Your assignment: Reproduce all of the records word for word, omitting the pictures.

Extracted records:
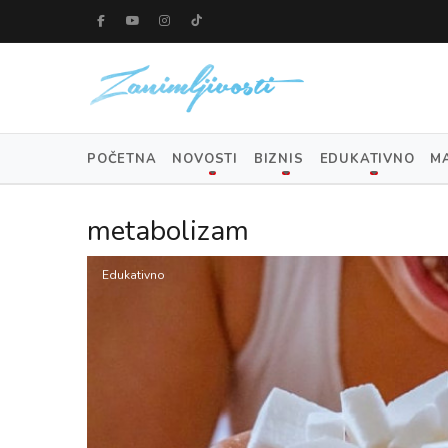
POČETNA
NOVOSTI
BIZNIS
EDUKATIVNO
M
metabolizam
Edukativno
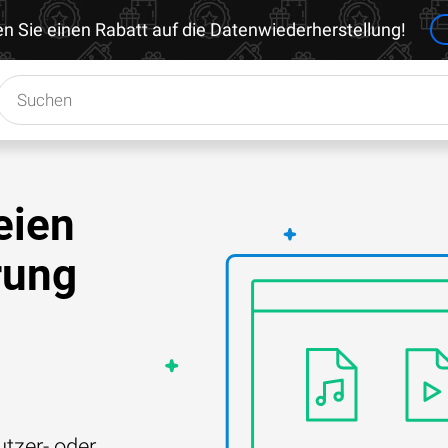
en Sie einen Rabatt auf die Datenwiederherstellung!
eien
rung
tzer- oder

Response to this task:
POČETNA
NOVOSTI
BIZNIS
EDUKATIVNO
M
metabolizam
Edukativno
en Sie einen Rabatt auf die Datenwiederherstellung!
eien
rung
tzer- oder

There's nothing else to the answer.